11. Case Study: Center for Employment Opportunities ([35:25]–[38:46])
- CEO deployed AI to support case managers working with formerly incarcerated individuals.
- AI transcribes case meetings, suggests follow-ups, and helps surface human bias in documentation (e.g., the first vs. last client of the day).
- Example shows AI’s power to reduce pre-existing bias and free staff to be present with clients.
“The starting point for bias, I think we almost think about, oh my gosh, AI is creating bias. But what was the normal human bias that we were starting from?” — Nate Wong [36:48]
12. Fun & Personal Use Cases of AI ([38:46]–[41:48])
- Rhea’s favorite: photographing her wardrobe and asking AI to generate travel packing lists.

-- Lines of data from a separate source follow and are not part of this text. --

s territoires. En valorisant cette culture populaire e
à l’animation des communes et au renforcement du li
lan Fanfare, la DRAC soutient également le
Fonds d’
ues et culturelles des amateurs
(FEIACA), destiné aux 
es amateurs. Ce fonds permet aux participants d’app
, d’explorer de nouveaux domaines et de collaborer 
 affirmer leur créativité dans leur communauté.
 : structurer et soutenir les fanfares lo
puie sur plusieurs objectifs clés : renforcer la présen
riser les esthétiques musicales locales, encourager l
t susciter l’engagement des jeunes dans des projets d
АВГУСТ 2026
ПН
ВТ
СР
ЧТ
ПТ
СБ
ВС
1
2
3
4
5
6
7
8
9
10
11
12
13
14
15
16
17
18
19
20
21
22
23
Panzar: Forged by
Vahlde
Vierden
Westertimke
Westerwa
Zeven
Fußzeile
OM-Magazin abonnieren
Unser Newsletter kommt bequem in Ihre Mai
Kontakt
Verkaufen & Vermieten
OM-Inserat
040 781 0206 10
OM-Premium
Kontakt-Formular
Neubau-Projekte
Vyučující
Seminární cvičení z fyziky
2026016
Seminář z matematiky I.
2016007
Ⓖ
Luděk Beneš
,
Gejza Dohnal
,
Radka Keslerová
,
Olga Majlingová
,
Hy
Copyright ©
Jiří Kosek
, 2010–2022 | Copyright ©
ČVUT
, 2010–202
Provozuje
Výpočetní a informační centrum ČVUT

- Nate’s favorite: using AI for trip planning (scheduling, weather, activities), and experimenting with self-roasting prompts (“Have it roast you, but as your drunken bestie, it’s hilarious.” — Rhea Wong [41:21]).
Notable Quotes
- “AI is not coming to take your job. Someone who knows how to use AI is coming to take your job.” — Rhea Wong [17:07]

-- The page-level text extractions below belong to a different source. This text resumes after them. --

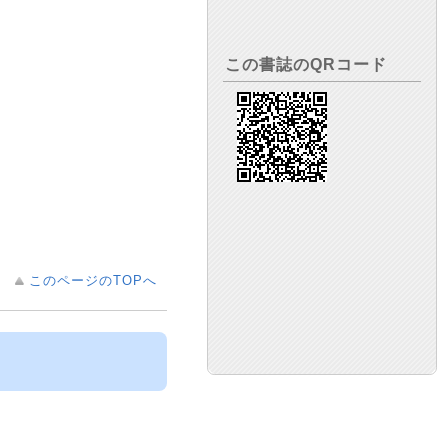
この書誌のQRコード
このページのTOPへ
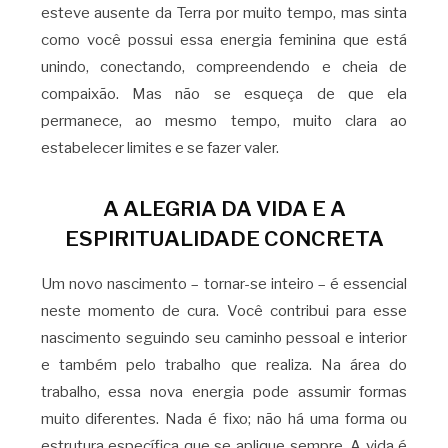
esteve ausente da Terra por muito tempo, mas sinta
como você possui essa energia feminina que está
unindo, conectando, compreendendo e cheia de
compaixão. Mas não se esqueça de que ela
permanece, ao mesmo tempo, muito clara ao
estabelecer limites e se fazer valer.
A ALEGRIA DA VIDA E A
ESPIRITUALIDADE CONCRETA
Um novo nascimento – tornar-se inteiro – é essencial
neste momento de cura. Você contribui para esse
nascimento seguindo seu caminho pessoal e interior
e também pelo trabalho que realiza. Na área do
trabalho, essa nova energia pode assumir formas
muito diferentes. Nada é fixo; não há uma forma ou
estrutura específica que se aplique sempre. A vida é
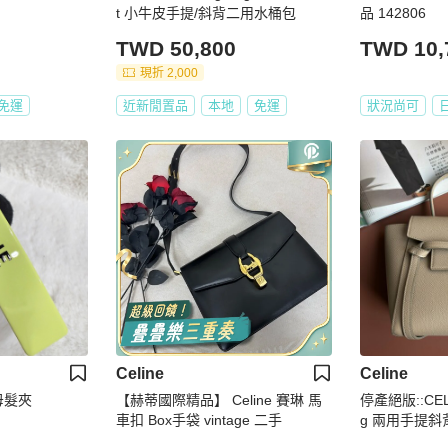
t 小牛皮手提/斜背二用水桶包
品 142806
TWD 50,800
TWD 10,
現折 2,000
免運
近新閒置品
本地
免運
狀況尚可
Celine
Celine
母髮夾
【赫蒂國際精品】 Celine 賽琳 馬
停產絕版::CELIN
車扣 Box手袋 vintage 二手
g 兩用手提斜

- “If you’re not actually learning how to use this new technology, you’re essentially tying your own hands behind your back.” — Rhea Wong [05:32]

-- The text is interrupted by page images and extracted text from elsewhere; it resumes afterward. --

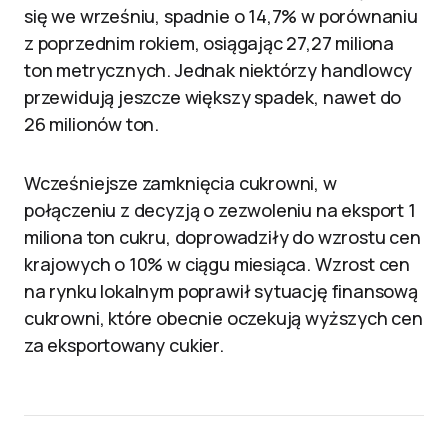
się we wrześniu, spadnie o 14,7% w porównaniu
z poprzednim rokiem, osiągając 27,27 miliona
ton metrycznych. Jednak niektórzy handlowcy
przewidują jeszcze większy spadek, nawet do
26 milionów ton.
Wcześniejsze zamknięcia cukrowni, w
połączeniu z decyzją o zezwoleniu na eksport 1
miliona ton cukru, doprowadziły do wzrostu cen
krajowych o 10% w ciągu miesiąca. Wzrost cen
na rynku lokalnym poprawił sytuację finansową
cukrowni, które obecnie oczekują wyższych cen
za eksportowany cukier.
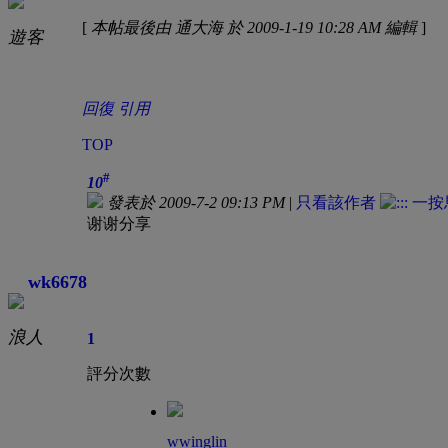
[
本帖最後由 通大海 於 2009-1-19 10:28 AM 編輯
]
遊客
回復
引用
TOP
#
10
發表於 2009-7-2 09:13 PM
|
只看該作者
谢谢分享
wk6678
浪人
1
評分次數
wwinglin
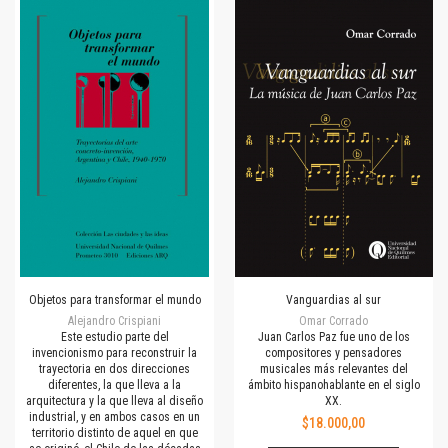
Objetos para transformar el mundo
Vanguardias al sur
Alejandro Crispiani
Omar Corrado
Este estudio parte del
Juan Carlos Paz fue uno de los
invencionismo para reconstruir la
compositores y pensadores
trayectoria en dos direcciones
musicales más relevantes del
diferentes, la que lleva a la
ámbito hispanohablante en el siglo
arquitectura y la que lleva al diseño
XX.
industrial, y en ambos casos en un
$18.000,00
territorio distinto de aquel en que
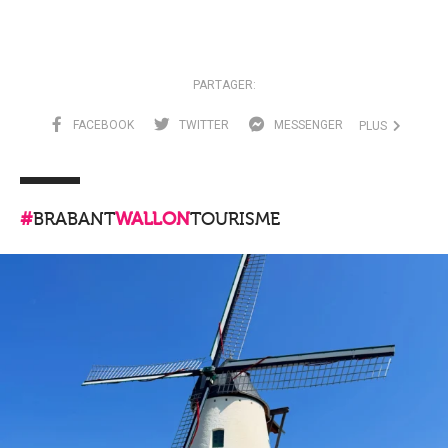
PARTAGER:
FACEBOOK
TWITTER
MESSENGER
PLUS
#
BRABANT
WALLON
TOURISME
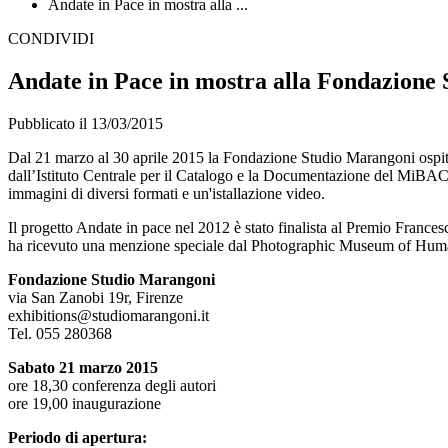
Andate in Pace in mostra alla ...
CONDIVIDI
Andate in Pace in mostra alla Fondazione
Pubblicato il 13/03/2015
Dal 21 marzo al 30 aprile 2015 la Fondazione Studio Marangoni ospita 
dall’Istituto Centrale per il Catalogo e la Documentazione del MiBAC
immagini di diversi formati e un'istallazione video.
Il progetto Andate in pace nel 2012 è stato finalista al Premio France
ha ricevuto una menzione speciale dal Photographic Museum of Huma
Fondazione Studio Marangoni
via San Zanobi 19r, Firenze
exhibitions@studiomarangoni.it
Tel. 055 280368
Sabato 21 marzo 2015
ore 18,30 conferenza degli autori
ore 19,00 inaugurazione
Periodo di apertura:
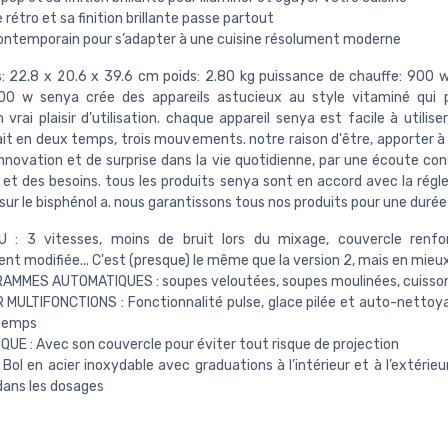
rétro et sa finition brillante passe partout
contemporain pour s’adapter à une cuisine résolument moderne
: 22.8 x 20.6 x 39.6 cm poids: 2.80 kg puissance de chauffe: 900 
00 w senya crée des appareils astucieux au style vitaminé qui 
 vrai plaisir d’utilisation. chaque appareil senya est facile à utilis
ait en deux temps, trois mouvements. notre raison d'être, apporter à 
innovation et de surprise dans la vie quotidienne, par une écoute co
et des besoins. tous les produits senya sont en accord avec la rég
sur le bisphénol a. nous garantissons tous nos produits pour une durée
 : 3 vitesses, moins de bruit lors du mixage, couvercle renfo
nt modifiée... C'est (presque) le même que la version 2, mais en mieux
AMMES AUTOMATIQUES : soupes veloutées, soupes moulinées, cuisso
MULTIFONCTIONS : Fonctionnalité pulse, glace pilée et auto-nettoy
 temps
UE : Avec son couvercle pour éviter tout risque de projection
 Bol en acier inoxydable avec graduations à l’intérieur et à l’extérie
dans les dosages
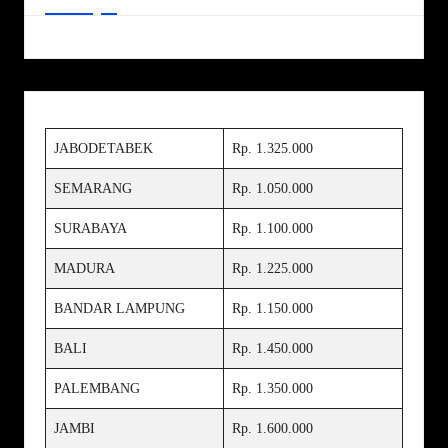
JABODETABEK
Rp. 1.325.000
SEMARANG
Rp. 1.050.000
SURABAYA
Rp. 1.100.000
MADURA
Rp. 1.225.000
BANDAR LAMPUNG
Rp. 1.150.000
BALI
Rp. 1.450.000
PALEMBANG
Rp. 1.350.000
JAMBI
Rp. 1.600.000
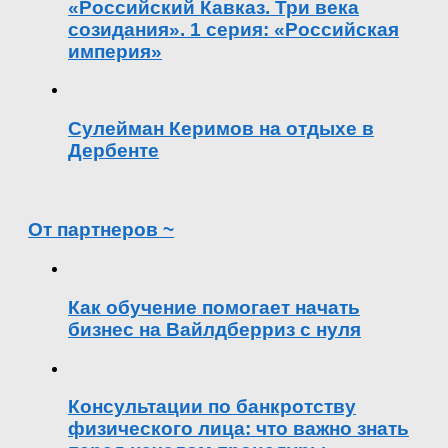
«Российский Кавказ. Три века
созидания». 1 серия: «Российская
империя»
Сулейман Керимов на отдыхе в
Дербенте
От партнеров ~
Как обучение помогает начать
бизнес на Вайлдберриз с нуля
Консультации по банкротству
физического лица: что важно знать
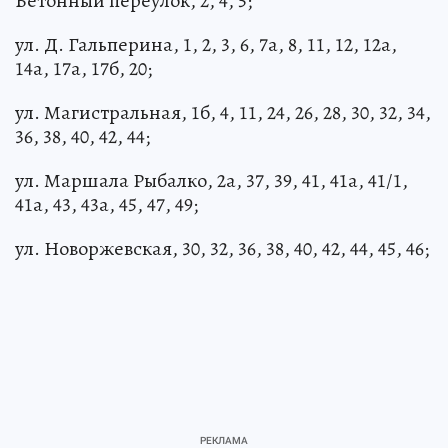
Бетонный переулок, 2, 4, 5;
ул. Д. Гальперина, 1, 2, 3, 6, 7а, 8, 11, 12, 12а,
14а, 17а, 17б, 20;
ул. Магистральная, 1б, 4, 11, 24, 26, 28, 30, 32, 34,
36, 38, 40, 42, 44;
ул. Маршала Рыбалко, 2а, 37, 39, 41, 41а, 41/1,
41а, 43, 43а, 45, 47, 49;
ул. Новоржевская, 30, 32, 36, 38, 40, 42, 44, 45, 46;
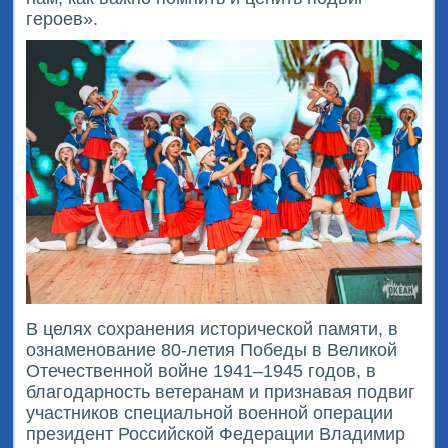
героев».
В целях сохранения исторической памяти, в
ознаменование 80-летия Победы в Великой
Отечественной войне 1941–1945 годов, в
благодарность ветеранам и признавая подвиг
участников специальной военной операции
президент Российской Федерации Владимир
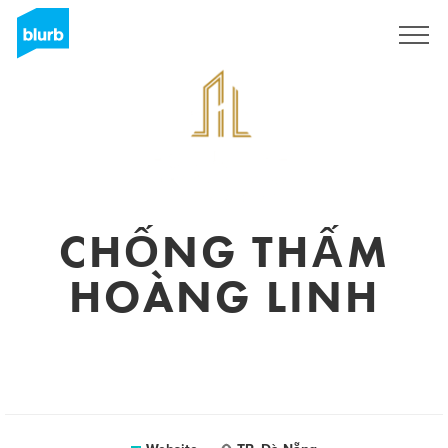
Sign Up
CHỐNG THẤM
HOÀNG LINH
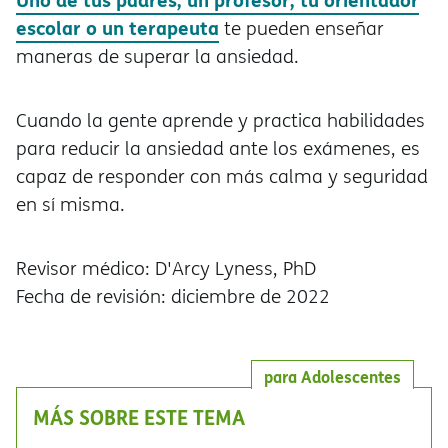
escolar o un terapeuta
te pueden enseñar
maneras de superar la ansiedad.
Cuando la gente aprende y practica habilidades
para reducir la ansiedad ante los exámenes, es
capaz de responder con más calma y seguridad
en sí misma.
Revisor médico: D'Arcy Lyness, PhD
Fecha de revisión: diciembre de 2022
para Adolescentes
MÁS SOBRE ESTE TEMA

- “Efficiency is still a very narrow view of AI…We have yet to imagine what world 3 looks like.” — Nate Wong [08:44]
- “Multiply your [tech budget] number by five. That is probably more in the realm of what it will take.” — Nate Wong [16:40]
- “It’s not AI itself, we’re so fixated on the tool versus the use of the tool and therefore we can't reimagine a good use of it.” — Nate Wong [25:43]
- “Let the robots robot, let the humans human.” — Rhea Wong [20:28]
- “Make America Relational Again.” — Rhea Wong [23:38]
- “AI should be used to free up your time for you to be a human.” — Rhea Wong [20:23]
Timestamps for Key Segments
- [01:22] Nate’s path to social impact and AI
- [03:50] Is AI the next internet? Nonprofit extinction risk
- [04:46] “World 1, 2, 3” framework & risk aversion
- [06:54] What nonprofits risk by not engaging AI
- [09:14] How to start with AI when overwhelmed
- [13:34] Making the investment case to funders and boards
- [17:03] The downside of AI-for-efficiency-only (“AI sludge”)
- [20:15] Enabling human connection, not just automation
- [22:37] Societal shifts: technology, attention spans, and “MARA”
- [26:52] Navigating bias, privacy, and ethics—no perfect time
- [31:28] AI in grantwriting/grantmaking—tools and traps
- [35:25] Case study: using AI in nonprofit case management
- [38:46] Favorite/fun personal AI use cases
Resources Mentioned
- Bridgespan’s white paper: "AI Cannot be Ignored"
- Fast Forward’s AI Playbook and Policy Builder ([link to be in show notes])
- Center for Employment Opportunities (use case)
- Connect with Nate Wong on LinkedIn ([link to be in show notes])
Tone & Style
The conversation balances playful banter with honest, strategic advice. Rhea and Nate are pragmatic, sometimes irreverent but always focused on practical steps and the human element underlying technology adoption in nonprofits.
For Listeners: Key Takeaways
- AI isn’t a passing fad—nonprofits must at least “stick a toe in” or risk losing influence, efficiency, and relevance.
- Don’t let fear or lack of perfection paralyze your organization as the technology evolves.
- Start small, experiment, and encourage a culture of learning about and from AI tools.
- Advocate for true investment in tech, understanding total cost and not short-changing infrastructure or talent.
- Use AI to enable stronger relationships, not just outputs; be wary of “AI sludge.”
- Seek resources and build thoughtful policies for responsible, ethical AI use.
- Let the robots handle the grunt work—free up your people to deepen what makes nonprofits irreplaceable: human connection.
Final Call to Action:
“Make America Relational Again”—think about where AI frees you up to be more human, and start experimenting, reflecting, and shaping the AI future with your values at the center.